IOSH News

Report highlights rush-hour commuting as “a growing public health issue” - IOSH

A report into the impact of non-active commuting on employees has highlighted it as “a growing public health issue”, according to the Institution of Occupational Safety and Health (IOSH).

Report highlights rush-hour commuting as “a growing public health issue” - IOSH
Image credit: Rui Vieira / PA Wire/Press Association Images

The study, Health in a hurry, was conducted by the Royal Society for Public Health. It estimated that over 24 million workers commute in England and Wales, mostly non-actively via car, van, bus, coach or train, and that this can negatively impact health and wellbeing.

It reported that the average worker spends 56 minutes commuting each day, an increase on recent years. In addition, over half of poll respondents said their commute increases stress, over a third said that it cuts sleeping time and more than two in five spent less time on physical activity as a result.

Exploring what it termed “commuter distress”, the poll found that journey delays, overcrowding, anti-social behaviour, uncomfortable temperatures and long commutes were the main factors reported.

Richard Jones, Head of Policy and Public Affairs at IOSH, welcomed the report, which he said will be of interest to employers and public policy-makers alike.

“This report highlights non-active commuting as a growing public health issue and recommends a ‘whole-system’ approach,” he said. “Employers will be interested in the study’s focus on the potential benefits of working arrangements to help reduce commuting times and rush-hour pressure.
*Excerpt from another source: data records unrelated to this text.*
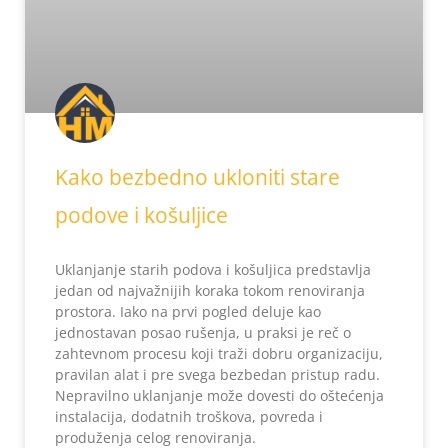
Kako bezbedno ukloniti stare
podove i košuljice
Uklanjanje starih podova i košuljica predstavlja
jedan od najvažnijih koraka tokom renoviranja
prostora. Iako na prvi pogled deluje kao
jednostavan posao rušenja, u praksi je reč o
zahtevnom procesu koji traži dobru organizaciju,
pravilan alat i pre svega bezbedan pristup radu.
Nepravilno uklanjanje može dovesti do oštećenja
instalacija, dodatnih troškova, povreda i
produženja celog renoviranja.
“Many forward-looking organisations are already recognising this – taking steps to promote health and wellbeing and improve the quality of working life. They’re using a variety of ways, including flexible and remote working, taking advantage of technology and staggered start and finish times, and offering more opportunities for physical activity, such as cycle to work schemes.

“Emphasising the potential gains from these approaches, this study cites reduced absence, increased productivity and improved motivation reported by employers introducing flexible working. So, as well as reducing the downsides of commuting on employees, this potentially benefits organisations too.”

Health in a hurry flags up some of the negative health impacts associated with passive and longer commuting, including reduced mental wellbeing and higher blood-pressure and BMI and less time for health-promoting activities, such as exercising, preparing healthy meals and sleep.

The report calls on employers to adopt more flexible and remote working and the Department for Transport to introduce health and wellbeing as a specification in transport franchises. It also calls on transport operating companies to place greater restrictions on unhealthy food and drink outlets in stations, to routinely publish information on passenger capacity on trains and buses, and to declassify first class carriages on all commuter trains.